# Minimum and Maximum¶

The minimum and maximum of a dataset can be very useful statistics, and are relatively simple to calculate. These statistics only apply to quantitative variables.

Minimum Definition

The minimum value is the smallest value in the dataset, or the value that all other values in the dataset are greater than or equal to.

Maximum Definition

The maximum value is the largest value in the dataset, or the value that all other values in the dataset are less than or equal to.
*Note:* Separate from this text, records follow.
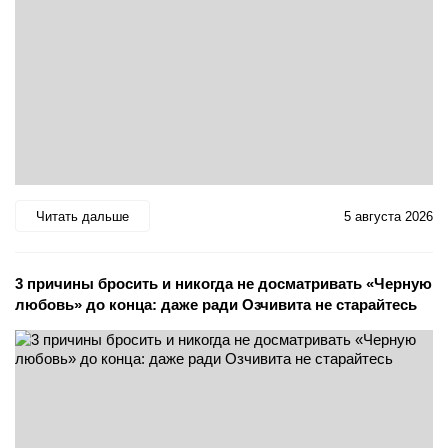
Читать дальше
5 августа 2026
3 причины бросить и никогда не досматривать «Черную
любовь» до конца: даже ради Озчивита не старайтесь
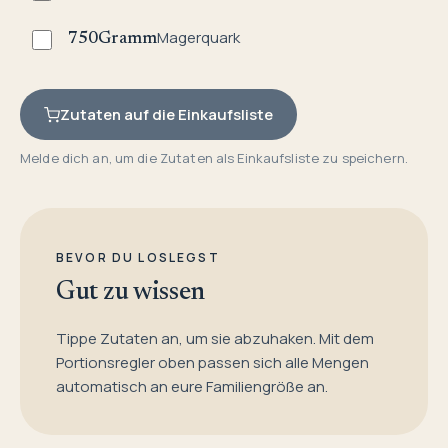
Magerquark
750
Gramm
Zutaten auf die Einkaufsliste
Melde dich an, um die Zutaten als Einkaufsliste zu speichern.
BEVOR DU LOSLEGST
Gut zu wissen
Tippe Zutaten an, um sie abzuhaken. Mit dem
Portionsregler oben passen sich alle Mengen
automatisch an eure Familiengröße an.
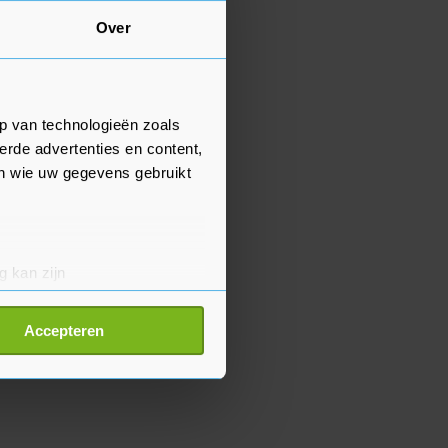
Over
p van technologieën zoals
erde advertenties en content,
en wie uw gegevens gebruikt
g kan zijn
erprinting)
t
detailgedeelte
in. U kunt uw
Accepteren
p onze cookiepagina kun je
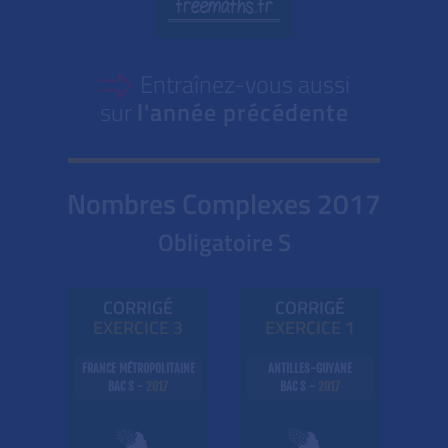
Entraînez-vous aussi
sur
l'année précédente
Nombres Complexes
2017
Obligatoire S
CORRIGÉ
CORRIGÉ
EXE
RC
ICE 3
EXE
RC
ICE 1
FRANCE MÉTROPOLITAINE
ANTILLES-GUYANE
BAC S -
2017
BAC S -
2017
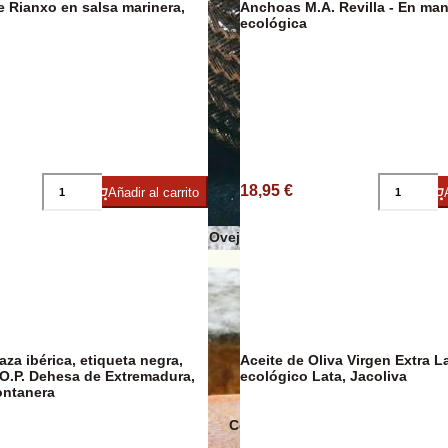
Anchoas M.A. Revilla - En mantequilla
DESCUENTO
23%
ecológica
Sobrasadas
Sales y Espec
18,95 €
Añadir al carrito
Quesos de Oveja
za ibérica, etiqueta negra,
Aceite de Oliva Virgen Extra L
O.P. Dehesa de Extremadura,
ecológico Lata, Jacoliva
ontanera
Conservas Ecológicas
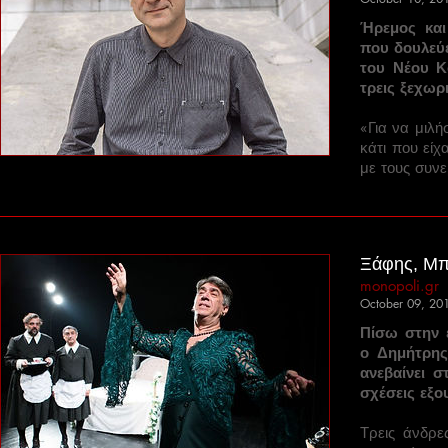
Ήρεμος και
που δουλεύε
του Νέου Κ
τρεις ξεχωρ
«Για να μιλ
κάτι που είχ
με τους συνε
Ξάφης, Μπε
monopoli.gr
October 09, 20
Πίσω στην 
ο Δημήτρης
ανεβαίνει 
σχέσεις εξο
Τρεις άνδρε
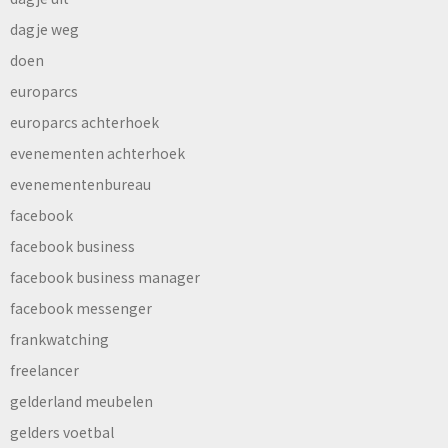
dagje weg
doen
europarcs
europarcs achterhoek
evenementen achterhoek
evenementenbureau
facebook
facebook business
facebook business manager
facebook messenger
frankwatching
freelancer
gelderland meubelen
gelders voetbal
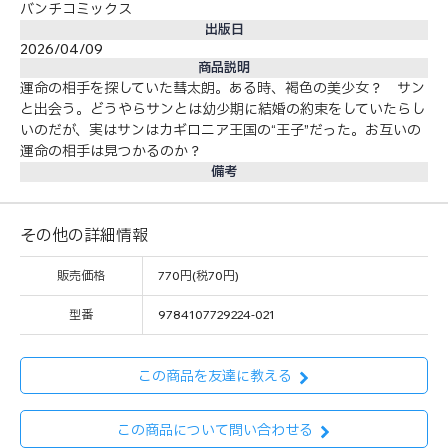
バンチコミックス
出版日
2026/04/09
商品説明
運命の相手を探していた彗太朗。ある時、褐色の美少女？ サン
と出会う。どうやらサンとは幼少期に結婚の約束をしていたらし
いのだが、実はサンはカギロニア王国の“王子”だった。お互いの
運命の相手は見つかるのか？
備考
その他の詳細情報
販売価格
770円(税70円)
型番
9784107729224-021
この商品を友達に教える
この商品について問い合わせる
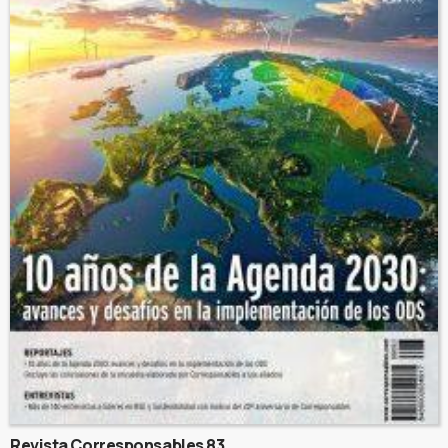
Revista Corresponsables 83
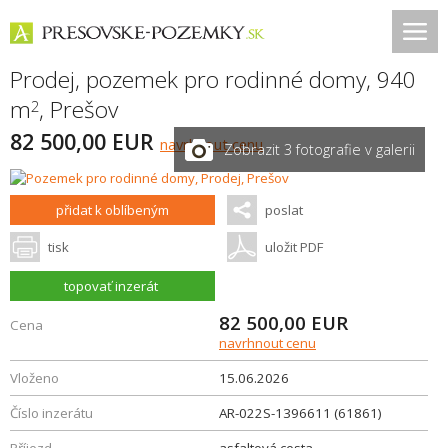
Prodej, pozemek pro rodinné domy, 940
m
,
Prešov
2
82 500,00 EUR
navrhnout cenu
Zobrazit 3 fotografie v galerii
přidat k oblíbeným
poslat
tisk
uložit PDF
topovať inzerát
82 500,00
EUR
Cena
navrhnout cenu
Vloženo
15.06.2026
Číslo inzerátu
AR-022S-1396611 (61861)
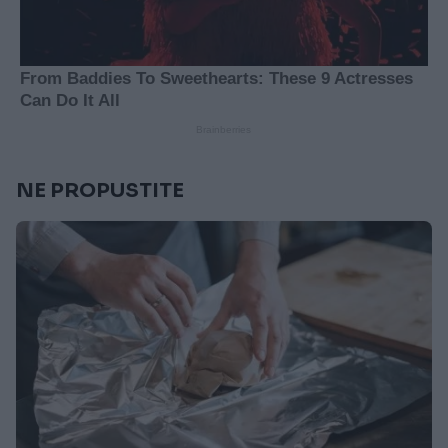
NE PROPUSTITE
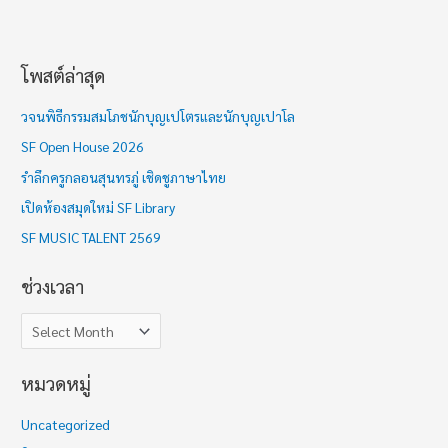
โพสต์ล่าสุด
ช่
ว
วจนพิธีกรรมสมโภชนักบุญเปโตรและนักบุญเปาโล
ง
SF Open House 2026
เ
รำลึกครูกลอนสุนทรภู่ เชิดชูภาษาไทย
ว
เปิดห้องสมุดใหม่ SF Library
ล
า
SF MUSIC TALENT 2569
ช่วงเวลา
หมวดหมู่
Uncategorized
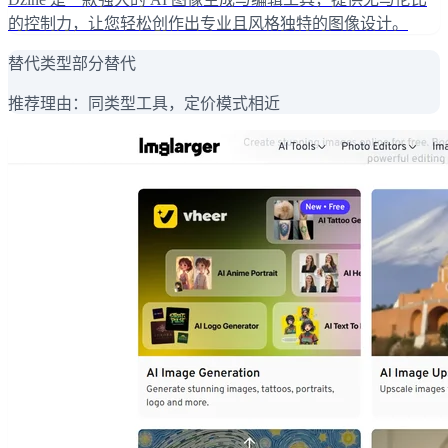
的控制力，让您轻松创作出专业且风格独特的图像设计。
替代类型
部分替代
推荐理由：
同类型工具，定价模式相近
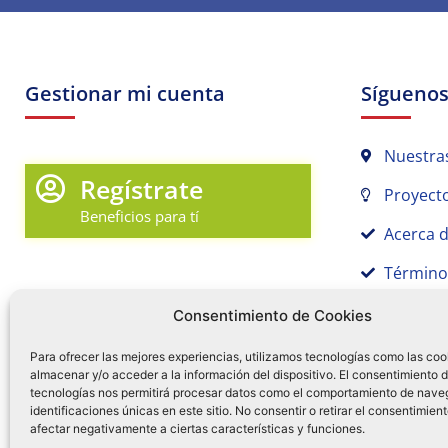
Gestionar mi cuenta
Sígueno
Nuestra
Regístrate
Proyecto
Beneficios para tí
Acerca 
Término
Promociones y Novedades
Aviso de
Consentimiento de Cookies
Sígue tu pedido
Para ofrecer las mejores experiencias, utilizamos tecnologías como las coo
almacenar y/o acceder a la información del dispositivo. El consentimiento 
Mi Cuenta en Tamex
tecnologías nos permitirá procesar datos como el comportamiento de nave
55 
identificaciones únicas en este sitio. No consentir o retirar el consentimien
Mis Favoritos
afectar negativamente a ciertas características y funciones.
¿Tien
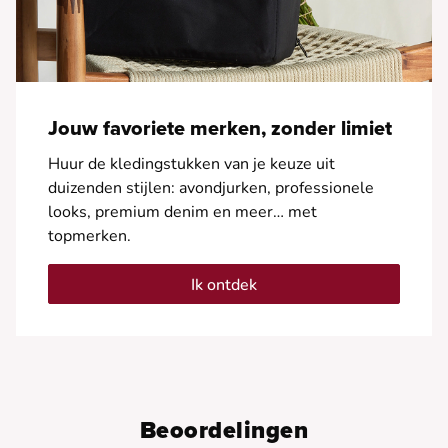
Jouw favoriete merken, zonder limiet
Huur de kledingstukken van je keuze uit
duizenden stijlen: avondjurken, professionele
looks, premium denim en meer… met
topmerken.
Ik ontdek
Beoordelingen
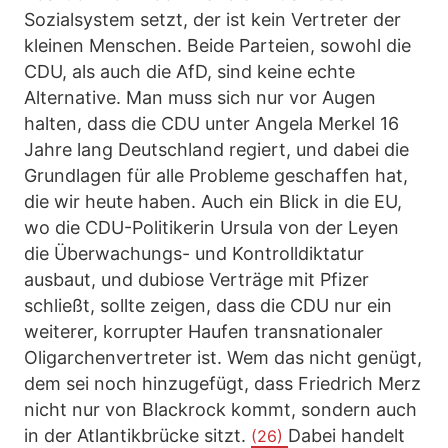
Sozialsystem setzt, der ist kein Vertreter der
kleinen Menschen. Beide Parteien, sowohl die
CDU, als auch die AfD, sind keine echte
Alternative. Man muss sich nur vor Augen
halten, dass die CDU unter Angela Merkel 16
Jahre lang Deutschland regiert, und dabei die
Grundlagen für alle Probleme geschaffen hat,
die wir heute haben. Auch ein Blick in die EU,
wo die CDU-Politikerin Ursula von der Leyen
die Überwachungs- und Kontrolldiktatur
ausbaut, und dubiose Verträge mit Pfizer
schließt, sollte zeigen, dass die CDU nur ein
weiterer, korrupter Haufen transnationaler
Oligarchenvertreter ist. Wem das nicht genügt,
dem sei noch hinzugefügt, dass Friedrich Merz
nicht nur von Blackrock kommt, sondern auch
in der Atlantikbrücke sitzt.
Dabei handelt
(26)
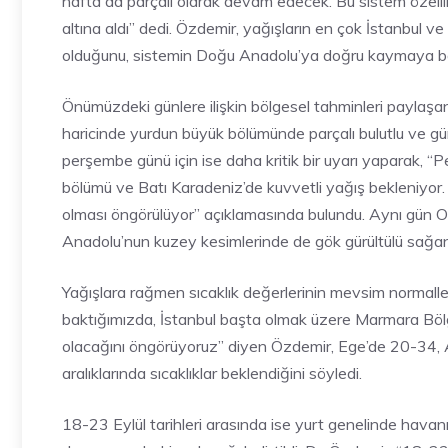
hafta da parçalı olarak devam edecek. Bu sistem özelli
altına aldı” dedi. Özdemir, yağışların en çok İstanbul v
olduğunu, sistemin Doğu Anadolu’ya doğru kaymaya başl
Önümüzdeki günlere ilişkin bölgesel tahminleri payla
haricinde yurdun büyük bölümünde parçalı bulutlu ve gün
perşembe günü için ise daha kritik bir uyarı yaparak, 
bölümü ve Batı Karadeniz’de kuvvetli yağış bekleniyor. 
olması öngörülüyor” açıklamasında bulundu. Aynı gün 
Anadolu’nun kuzey kesimlerinde de gök gürültülü sağana
Yağışlara rağmen sıcaklık değerlerinin mevsim normalleri
baktığımızda, İstanbul başta olmak üzere Marmara Bölge
olacağını öngörüyoruz” diyen Özdemir, Ege’de 20-34
aralıklarında sıcaklıklar beklendiğini söyledi.
18-23 Eylül tarihleri arasında ise yurt genelinde hava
The minimum or maximum value is sometimes the only value you need to know. For example, suppose your university has organized a field trip for your class to a concert, but the event is at a 21+ venue so people under the age of 21 are not allowed in. In this case, knowing that the minimum age of the students in your class is 21 is sufficient, as that tells you that everyone in the class is at least 21 and that all members of the class can go on the field trip.

## Example: Dice Roll¶

Consider rolling a standard dice.

• There are six faces.

• Each face is equally likely to land face up.

• The faces are labelled as follows: 1, 2, 3, 4, 5, 6.

It might seem unnecessary to use Sheets to calculate the minimum and maximum possible results of a dice roll, but when there are thousands of values instead of six, using Sheets or some other tool will be a necessity.

You can calculate the minimum and maximum value in Sheets using the `MIN` and `MAX` functions respectively.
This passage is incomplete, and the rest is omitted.